INPUT:

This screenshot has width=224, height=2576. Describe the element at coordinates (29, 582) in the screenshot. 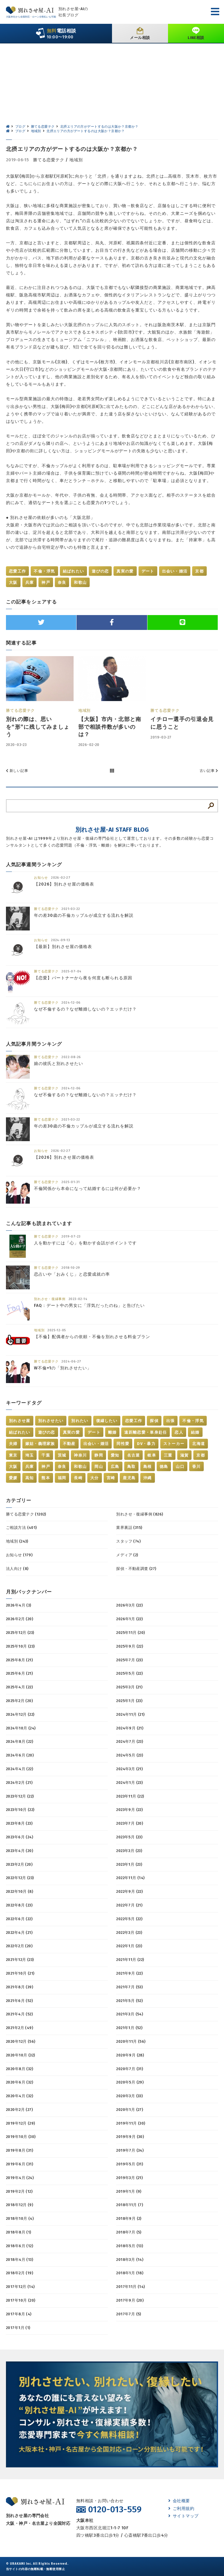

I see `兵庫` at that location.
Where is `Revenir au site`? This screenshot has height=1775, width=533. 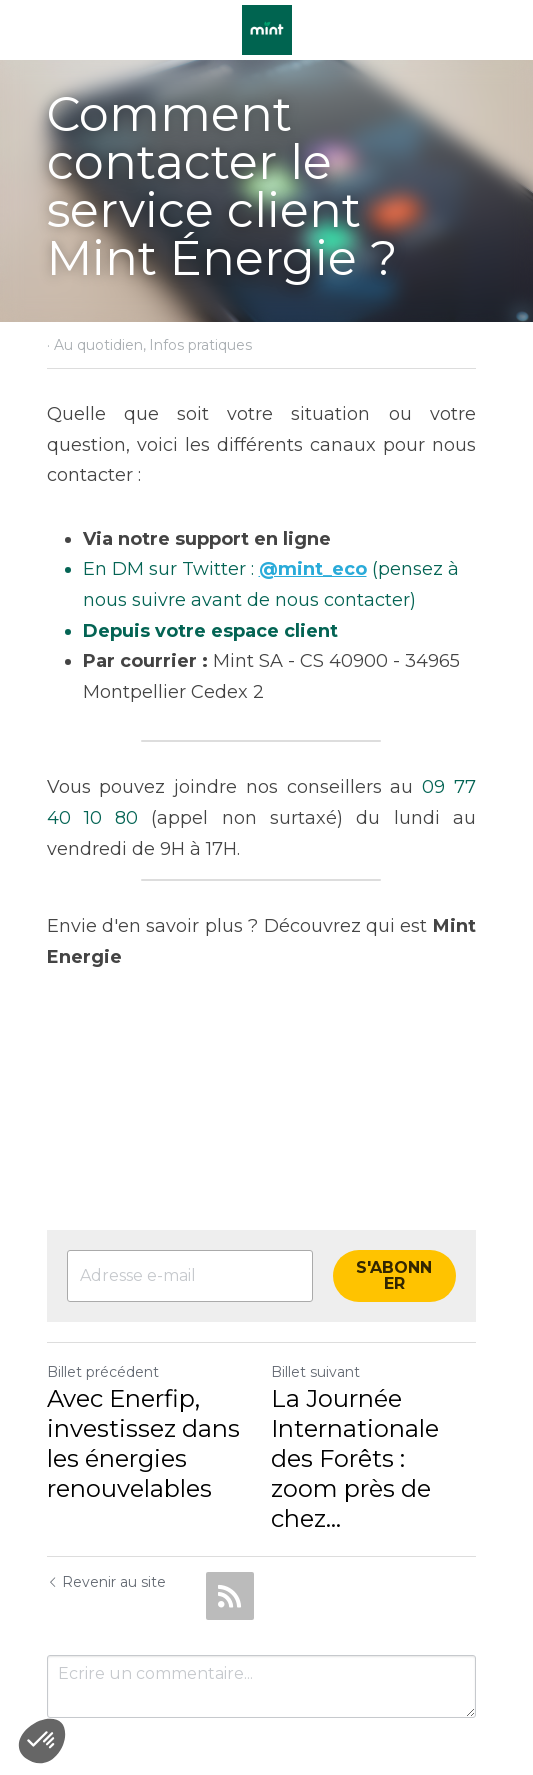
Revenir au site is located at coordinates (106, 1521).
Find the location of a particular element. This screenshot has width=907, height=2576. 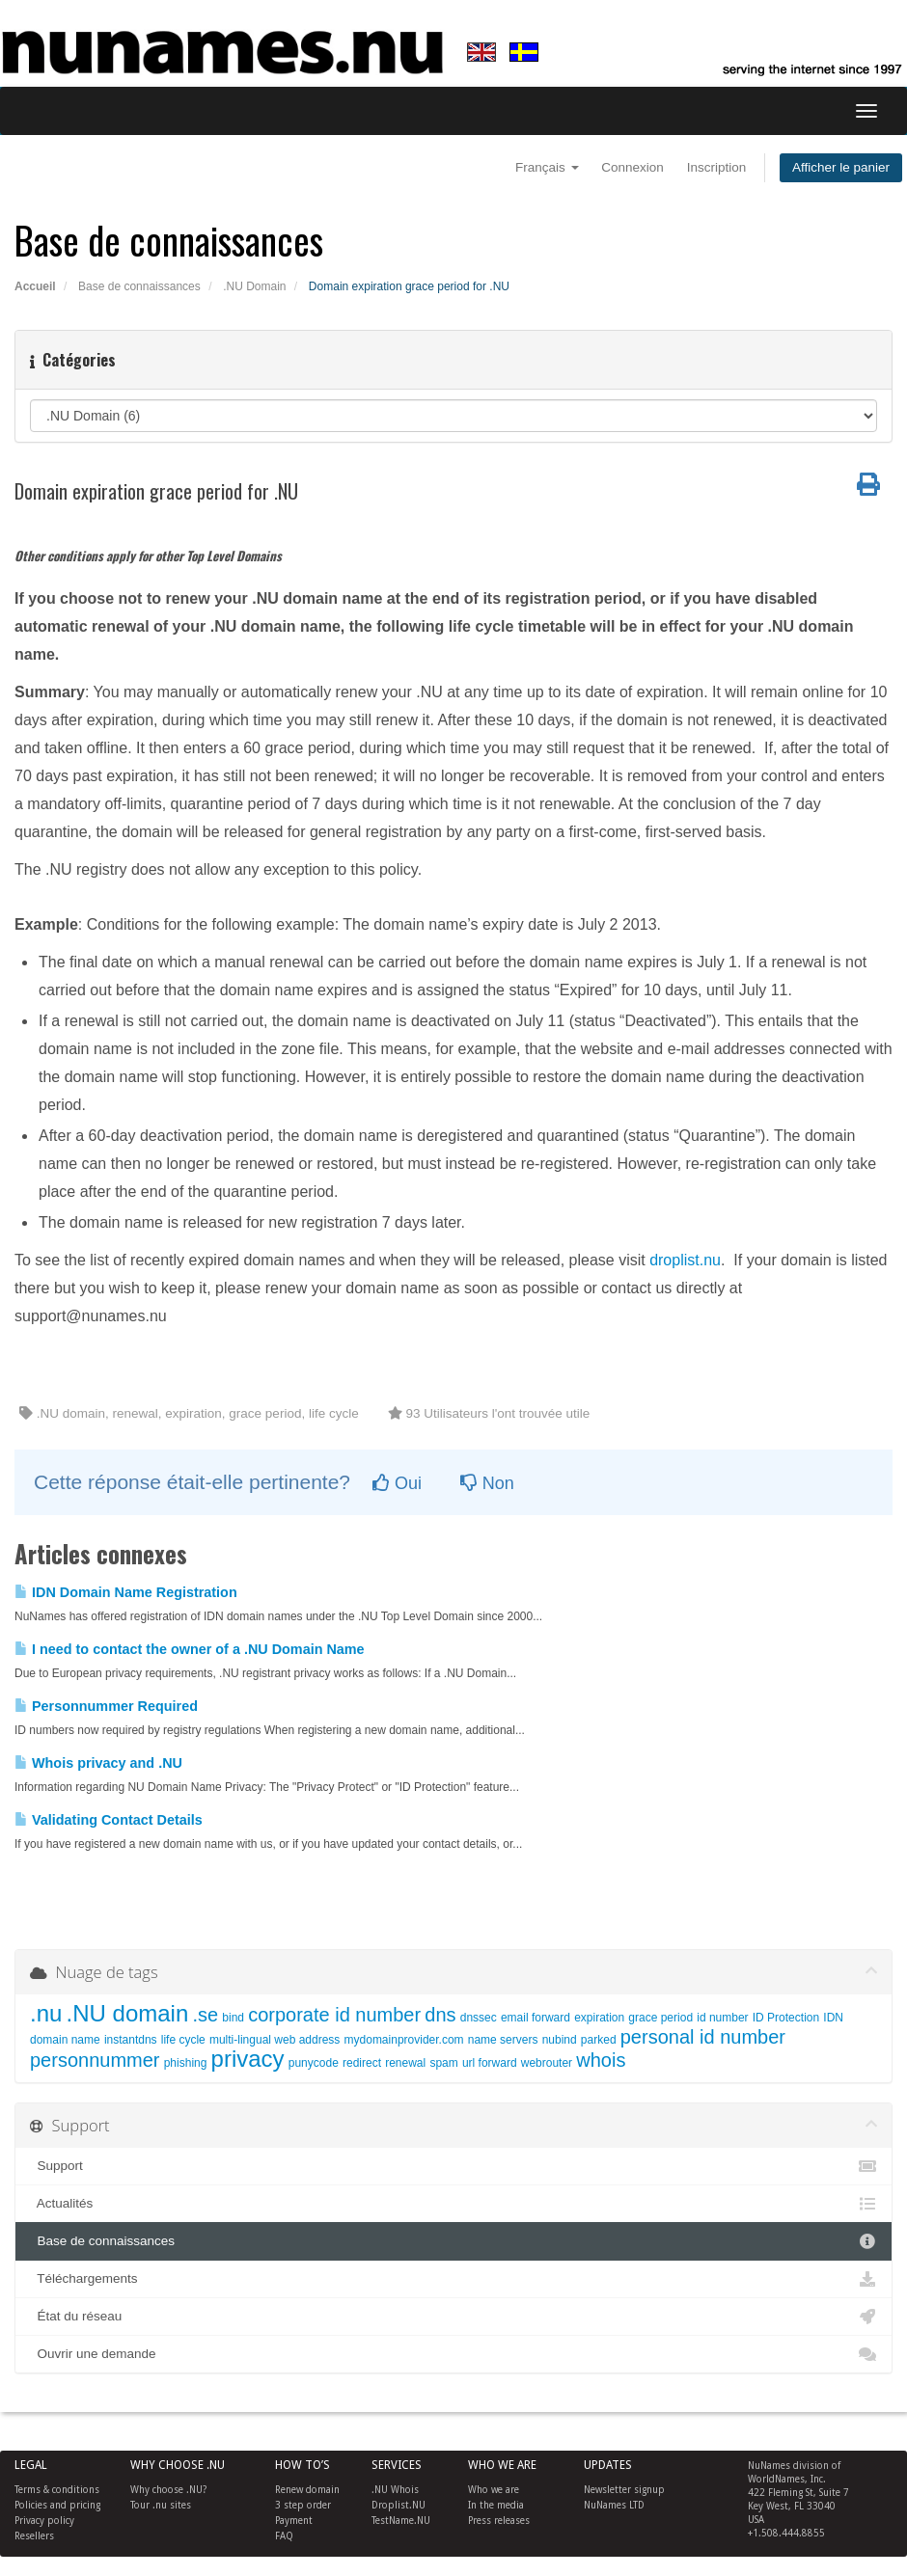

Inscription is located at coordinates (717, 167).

GOAL OF THE EXERCISE:
Write the lines above out again exactly, without any of their pictures.

EXERCISE RESPONSE:
This screenshot has width=224, height=2576. Describe the element at coordinates (29, 582) in the screenshot. 

I see `兵庫` at that location.
Where is `Revenir au site`? This screenshot has height=1775, width=533. 
Revenir au site is located at coordinates (106, 1521).
Find the location of a particular element. This screenshot has width=907, height=2576. 

Inscription is located at coordinates (717, 167).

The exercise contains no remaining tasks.